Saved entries
########
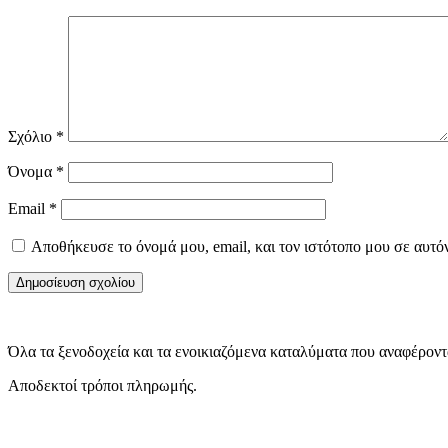
Σχόλιο
*
Όνομα
*
Email
*
Αποθήκευσε το όνομά μου, email, και τον ιστότοπο μου σε αυτό
Όλα τα ξενοδοχεία και τα ενοικιαζόμενα καταλύματα που αναφέροντα
Αποδεκτοί τρόποι πληρωμής.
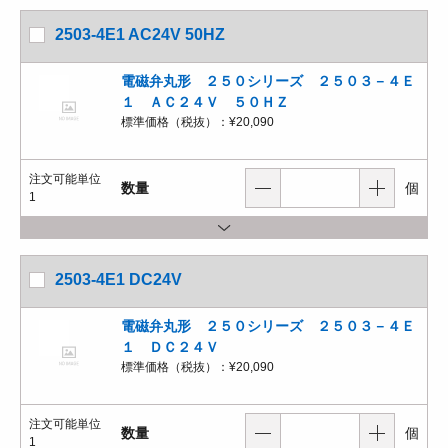
2503-4E1 AC24V 50HZ
電磁弁丸形 ２５０シリーズ ２５０３－４Ｅ
１ ＡＣ２４Ｖ ５０ＨＺ
標準価格（税抜）：
¥20,090
注文可能単位
数量
個
1
2503-4E1 DC24V
電磁弁丸形 ２５０シリーズ ２５０３－４Ｅ
１ ＤＣ２４Ｖ
標準価格（税抜）：
¥20,090
注文可能単位
数量
個
1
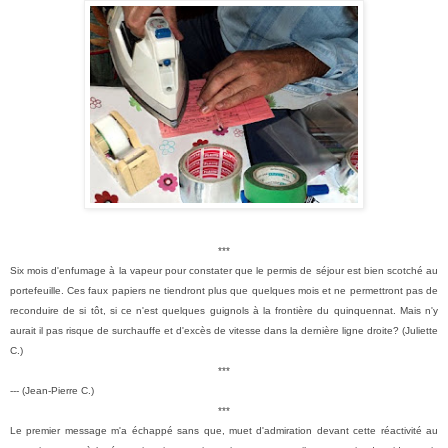
***
Six mois d'enfumage à la vapeur pour constater que le permis de séjour est bien scotché au
portefeuille. Ces faux papiers ne tiendront plus que quelques mois et ne permettront pas de
reconduire de si tôt, si ce n'est quelques guignols à la frontière du quinquennat. Mais n'y
aurait il pas risque de surchauffe et d'excès de vitesse dans la dernière ligne droite? (Juliette
C.)
***
--- (Jean-Pierre C.)
***
Le premier message m'a échappé sans que, muet d'admiration devant cette réactivité au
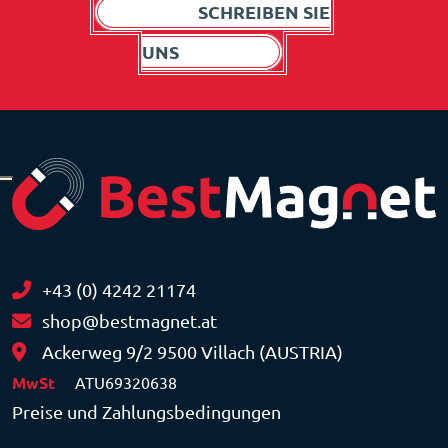
SCHREIBEN SIE
UNS
+43 (0) 4242 21174
shop@bestmagnet.at
Ackerweg 9/2 9500 Villach (AUSTRIA)
MwSt
ATU69320638
Preise und Zahlungsbedingungen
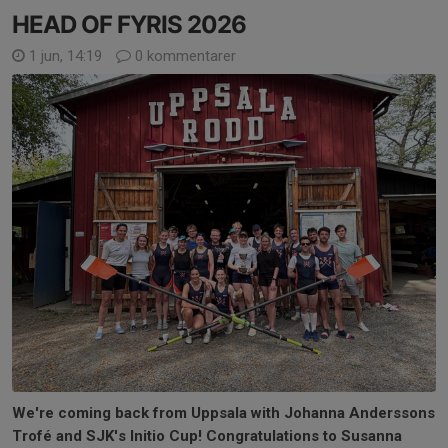
HEAD OF FYRIS 2026
1 jun, 14:19
0 kommentarer
We're coming back from Uppsala with Johanna Anderssons
Trofé and SJK's Initio Cup! Congratulations to Susanna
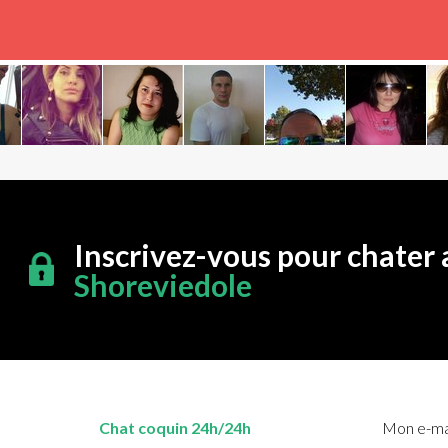
Inscrivez-vous pour chater 
Shoreviedole
Chat coquin 24h/24h
Mon e-mai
########
Please find every line in the records above that holds the word "pour" and copy it.

_OUTPUT OF THE TASK:_
Six mois d'enfumage à la vapeur pour constater que le permis de séjour est bien scotché au
Inscrivez-vous pour chater 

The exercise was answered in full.